Big data summary

I wasn’t originally intending to write a sixth article in this series but I think it is worth a brief, formal wrap-up. I have discussed context, trust, security, ethics and integration but the overarching message is that big data environments in many ways mirror conventional data environments: they are not different in substance only in kind. However, users have to have confidence both in the data itself and the conclusions that are drawn from analysing that data: otherwise actions that should be taken will not be taken.

Having confidence means trusting that the quality of the data is sound and that the context within which the data has been analysed is also valid. In other words you need data governance just as much for big data as for conventional data. And, while some aspects of that governance will be simpler than it is for transactional data, the environment as a whole will be more complex (different strokes for different data folks) and will require a more agile approach. And the same applies to the integration environment, where multiple different approaches will be required depending on what is to be integrated.

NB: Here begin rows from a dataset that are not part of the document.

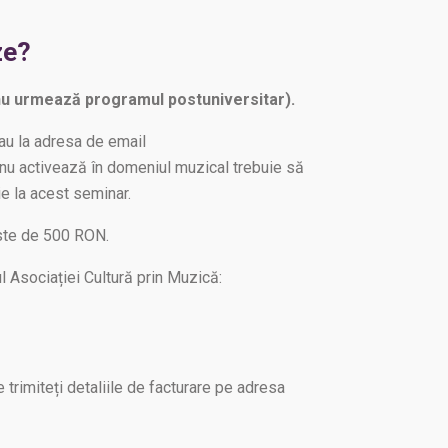
ze?
nu urmează programul postuniversitar).
sau la adresa de email
e nu activează în domeniul muzical trebuie să
e la acest seminar.
este de 500 RON.
ul Asociației Cultură prin Muzică:
e trimiteți detaliile de facturare pe adresa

Now, I don’t mean to put you off. There are clearly lots of benefits to be derived from big data. However, it does need to be thought through: it is not simply a question of setting up a Hadoop cluster, throwing some data at it and waiting for the data scientists to tell you what to do—who, of course, will be infallibly correct. If this was the right approach they would be better called data magicians. They aren’t and the actual truth is that “scientist” in this context is a misnomer: what they do is much of an art as it is a science and it needs to be treated in that context, with governance, management and understanding.